*** Records to process ***

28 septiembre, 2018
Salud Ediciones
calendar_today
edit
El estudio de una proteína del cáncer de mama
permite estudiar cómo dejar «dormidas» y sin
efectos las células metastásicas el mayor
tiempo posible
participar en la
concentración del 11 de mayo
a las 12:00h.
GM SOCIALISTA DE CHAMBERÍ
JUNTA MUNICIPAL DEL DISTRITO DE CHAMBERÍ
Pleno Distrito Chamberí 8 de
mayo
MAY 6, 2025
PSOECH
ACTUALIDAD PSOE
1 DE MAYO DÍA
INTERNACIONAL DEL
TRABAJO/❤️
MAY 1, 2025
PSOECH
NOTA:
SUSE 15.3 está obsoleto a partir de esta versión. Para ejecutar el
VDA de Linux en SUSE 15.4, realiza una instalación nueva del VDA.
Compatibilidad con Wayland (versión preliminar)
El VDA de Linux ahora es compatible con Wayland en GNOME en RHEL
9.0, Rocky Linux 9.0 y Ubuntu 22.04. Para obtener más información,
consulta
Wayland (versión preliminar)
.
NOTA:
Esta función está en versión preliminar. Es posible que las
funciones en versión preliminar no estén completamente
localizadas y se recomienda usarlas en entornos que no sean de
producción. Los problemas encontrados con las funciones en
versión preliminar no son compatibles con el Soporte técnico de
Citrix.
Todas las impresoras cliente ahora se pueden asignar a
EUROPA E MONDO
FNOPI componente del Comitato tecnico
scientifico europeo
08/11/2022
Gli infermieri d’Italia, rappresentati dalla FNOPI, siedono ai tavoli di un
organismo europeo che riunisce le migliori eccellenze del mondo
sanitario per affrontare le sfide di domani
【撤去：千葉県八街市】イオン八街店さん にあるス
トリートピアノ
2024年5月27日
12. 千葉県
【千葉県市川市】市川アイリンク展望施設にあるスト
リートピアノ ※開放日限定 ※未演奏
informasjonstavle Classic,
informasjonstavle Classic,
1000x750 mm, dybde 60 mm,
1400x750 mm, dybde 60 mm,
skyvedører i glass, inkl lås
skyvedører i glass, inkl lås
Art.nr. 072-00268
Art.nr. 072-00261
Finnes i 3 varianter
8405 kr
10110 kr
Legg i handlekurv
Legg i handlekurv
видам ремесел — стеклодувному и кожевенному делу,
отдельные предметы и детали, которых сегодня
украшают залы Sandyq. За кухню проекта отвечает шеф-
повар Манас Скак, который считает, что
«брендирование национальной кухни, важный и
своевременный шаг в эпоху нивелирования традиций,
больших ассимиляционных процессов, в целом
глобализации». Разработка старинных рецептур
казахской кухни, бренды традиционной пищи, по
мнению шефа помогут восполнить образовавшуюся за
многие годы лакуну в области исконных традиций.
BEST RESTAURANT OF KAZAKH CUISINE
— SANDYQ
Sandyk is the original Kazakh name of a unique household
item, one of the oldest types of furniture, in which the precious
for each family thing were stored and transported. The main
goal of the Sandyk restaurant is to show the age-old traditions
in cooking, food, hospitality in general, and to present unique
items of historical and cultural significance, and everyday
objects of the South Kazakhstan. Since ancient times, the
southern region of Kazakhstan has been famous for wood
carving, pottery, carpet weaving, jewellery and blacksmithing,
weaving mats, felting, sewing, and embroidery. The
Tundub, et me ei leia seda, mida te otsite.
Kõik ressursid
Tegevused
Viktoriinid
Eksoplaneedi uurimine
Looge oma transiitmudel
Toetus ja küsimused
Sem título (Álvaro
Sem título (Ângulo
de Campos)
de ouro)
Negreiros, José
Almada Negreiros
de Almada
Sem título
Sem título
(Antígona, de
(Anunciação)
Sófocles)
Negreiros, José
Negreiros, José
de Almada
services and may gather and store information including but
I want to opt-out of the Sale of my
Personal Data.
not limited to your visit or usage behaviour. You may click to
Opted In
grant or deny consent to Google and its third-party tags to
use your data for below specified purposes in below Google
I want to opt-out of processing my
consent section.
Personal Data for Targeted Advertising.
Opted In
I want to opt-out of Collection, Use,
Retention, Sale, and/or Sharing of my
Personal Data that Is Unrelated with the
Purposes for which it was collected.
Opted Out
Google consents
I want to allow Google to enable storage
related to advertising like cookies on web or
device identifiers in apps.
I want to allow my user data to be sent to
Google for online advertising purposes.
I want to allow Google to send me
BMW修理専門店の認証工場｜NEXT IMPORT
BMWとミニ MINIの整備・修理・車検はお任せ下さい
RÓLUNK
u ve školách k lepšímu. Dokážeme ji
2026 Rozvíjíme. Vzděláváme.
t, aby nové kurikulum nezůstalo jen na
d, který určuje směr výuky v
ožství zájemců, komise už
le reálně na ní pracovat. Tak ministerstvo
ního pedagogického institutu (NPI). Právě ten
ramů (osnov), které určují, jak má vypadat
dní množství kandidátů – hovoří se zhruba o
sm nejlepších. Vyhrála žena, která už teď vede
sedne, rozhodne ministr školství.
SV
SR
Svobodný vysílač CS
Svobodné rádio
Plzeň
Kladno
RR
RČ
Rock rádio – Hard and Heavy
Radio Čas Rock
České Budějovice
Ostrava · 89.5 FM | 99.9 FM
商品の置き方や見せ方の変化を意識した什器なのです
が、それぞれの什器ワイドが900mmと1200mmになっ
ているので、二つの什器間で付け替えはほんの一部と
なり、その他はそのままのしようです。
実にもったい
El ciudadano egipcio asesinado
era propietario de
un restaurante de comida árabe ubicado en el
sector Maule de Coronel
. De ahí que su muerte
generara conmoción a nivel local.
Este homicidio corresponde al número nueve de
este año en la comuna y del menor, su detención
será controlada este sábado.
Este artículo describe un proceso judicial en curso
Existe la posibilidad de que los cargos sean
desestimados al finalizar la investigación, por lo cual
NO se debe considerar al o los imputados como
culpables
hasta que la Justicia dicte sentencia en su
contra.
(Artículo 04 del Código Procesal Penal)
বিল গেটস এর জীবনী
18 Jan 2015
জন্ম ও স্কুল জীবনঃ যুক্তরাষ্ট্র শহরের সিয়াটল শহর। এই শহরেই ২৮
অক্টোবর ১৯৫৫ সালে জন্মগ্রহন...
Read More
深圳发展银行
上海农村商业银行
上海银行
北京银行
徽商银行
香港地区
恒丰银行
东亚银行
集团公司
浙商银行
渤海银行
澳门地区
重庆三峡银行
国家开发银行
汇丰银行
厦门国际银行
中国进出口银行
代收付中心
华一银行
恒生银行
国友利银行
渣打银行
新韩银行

*** End of Records to process ***

- Exercise aim
Print, from the entries above, the line with "больших ассимиляционных процессов, в целом", the line with "Sandyk is the" and all lines between them, exactly and with nothing else.

- Task output
больших ассимиляционных процессов, в целом
глобализации». Разработка старинных рецептур
казахской кухни, бренды традиционной пищи, по
мнению шефа помогут восполнить образовавшуюся за
многие годы лакуну в области исконных традиций.
BEST RESTAURANT OF KAZAKH CUISINE
— SANDYQ
Sandyk is the original Kazakh name of a unique household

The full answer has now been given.